Thompson is entitled to a writ of habeas corpus if he is “in custody in violation of the
Constitution or laws or treaties of the United States.” 28 U.S.C. ' 2254(a). Prisoners in Indiana
custody may not be deprived of good-time credits, Cochran v. Buss, 381 F.3d 637, 639 (7th Cir.
2004) (per curiam), or of credit-earning class, Montgomery v. Anderson, 262 F.3d 641, 644-45
(7th Cir. 2001), without due process. Meeks v. McBride, 81 F.3d 717, 719 (7th Cir. 1996) (citing
Wolff v. McDonnell, 418 U.S. 539, 557 (1974)). In these circumstances, Thompson was entitled
to the following process before being deprived of his liberty interests: (1) advance (at least 24
1
Richard Brown, in his official capacity only, is substituted as the proper respondent in this action. See Hogan v.
Hanks, 97 F.3d 189, 190 (7th Cir. 1996) (prison warden is the proper respondent in habeas action brought by
incarcerated offender). The clerk is directed to update the docket to reflect this change.
hours before hearing) written notice of the claimed violation; (2) the opportunity to be heard
before an impartial decision-maker; (3) the opportunity to call witnesses and present
documentary evidence (when consistent with institutional safety); and (4) a written statement by
the fact-finder of the evidence relied on and the reasons for the disciplinary action. Rasheed-Bey
v. Duckworth, 969 F.2d 357, 361 (7th Cir. 1992). In addition, there is a substantive component to
the issue, which requires that the decision of a conduct board be supported by “some evidence.”
Superintendent v. Hill, 472 U.S. 445 (1985).
Thompson received all the process to which he was entitled. That is, the charge was clear,
adequate notice was given, and the evidence was sufficient. In addition, (1) Thompson was given
the opportunity to appear before an impartial decision-maker and make a statement concerning
the charge, (2) the decision-maker issued a sufficient statement of its findings, and (3) the
decision-maker issued a written reason for his decision and for the sanctions imposed.
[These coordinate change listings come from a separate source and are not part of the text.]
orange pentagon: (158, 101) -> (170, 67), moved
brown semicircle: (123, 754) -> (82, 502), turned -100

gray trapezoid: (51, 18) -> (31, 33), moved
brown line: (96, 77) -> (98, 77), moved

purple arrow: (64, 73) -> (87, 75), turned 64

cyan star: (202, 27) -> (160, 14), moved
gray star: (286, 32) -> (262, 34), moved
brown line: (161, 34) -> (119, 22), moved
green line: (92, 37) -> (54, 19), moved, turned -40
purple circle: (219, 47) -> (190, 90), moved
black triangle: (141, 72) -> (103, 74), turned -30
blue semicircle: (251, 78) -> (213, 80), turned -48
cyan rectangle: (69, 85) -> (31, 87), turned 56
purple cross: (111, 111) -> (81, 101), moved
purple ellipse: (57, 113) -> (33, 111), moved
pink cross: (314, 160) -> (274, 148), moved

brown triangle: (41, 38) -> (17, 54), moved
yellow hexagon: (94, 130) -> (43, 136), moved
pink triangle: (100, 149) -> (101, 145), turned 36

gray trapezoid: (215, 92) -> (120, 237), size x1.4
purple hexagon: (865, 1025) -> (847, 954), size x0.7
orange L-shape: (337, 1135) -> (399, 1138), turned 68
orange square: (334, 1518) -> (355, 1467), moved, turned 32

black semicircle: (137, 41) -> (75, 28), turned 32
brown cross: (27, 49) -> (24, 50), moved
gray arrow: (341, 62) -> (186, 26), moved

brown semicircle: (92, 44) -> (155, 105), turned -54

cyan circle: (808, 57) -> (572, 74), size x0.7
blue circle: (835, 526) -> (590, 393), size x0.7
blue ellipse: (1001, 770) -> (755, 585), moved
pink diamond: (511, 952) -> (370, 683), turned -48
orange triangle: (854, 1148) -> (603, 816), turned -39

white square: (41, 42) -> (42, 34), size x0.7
Thompson’s arguments that he was denied due process are either refuted by the expanded record
or based on assertions which do not entitle him to relief. The three specific arguments raised by
Thompson are addressed below.
First, Thompson argues that he was denied witnesses because the screening officer did
not find witnesses for him. This argument is rejected. Thompson was given an opportunity to call
witnesses but he did not do so. Due process does not require prison officials to search for
unidentified witnesses. Further, Thompson does not explain how witness testimony would have
helped him or would have changed the outcome of his proceeding. See Piggie v. Cotton, 344
F.3d 674, 678 (7th Cir. 2003) (when there is no indication of what witness testimony might have
been or how it would have added prisoner’s defense any error in not calling witness was
harmless).
Second, Thompson claims that he suffered double jeopardy because he was issued two
conduct reports for the same occurrence. The record reflects, however, that Thompson was
charged with and found guilty of two different offenses, both of which occurred on the same
date. In this case, the conduct Thompson was charged with and found guilty of was threatening
to spit on a correctional officer. In case number WVD-12-04-0096, Thompson was charged with
and found guilty of disorderly conduct for refusing to put his hands down when ordered by an
officer, “getting in [the officer’s] face,” and calling the officer a profane name. These are
separate offenses involving separate conduct. Thompson’s double jeopardy claim does not entitle
him to habeas relief.
Finally, Thompson claims that the evidence was insufficient to find him guilty of
threatening. In a prison disciplinary proceeding, a verdict of guilt must be supported by at least
“some evidence.” Hill, 472 U.S. at 454. The “some evidence” standard is lenient, “requiring only
that the decision not be arbitrary or without support in the record.” McPherson v. McBride, 188
F.3d 784, 786 (7th Cir. 1999). The conduct report states:
On 4-23-12 at approximately 12:00 pm, I, Ofc T Willey did witness offender
Anthony Thompson #956287 threaten to spit on Ofc A McLaughlin. Offender
Thompson could be seen and heard gathering snot and saliva in his mouth.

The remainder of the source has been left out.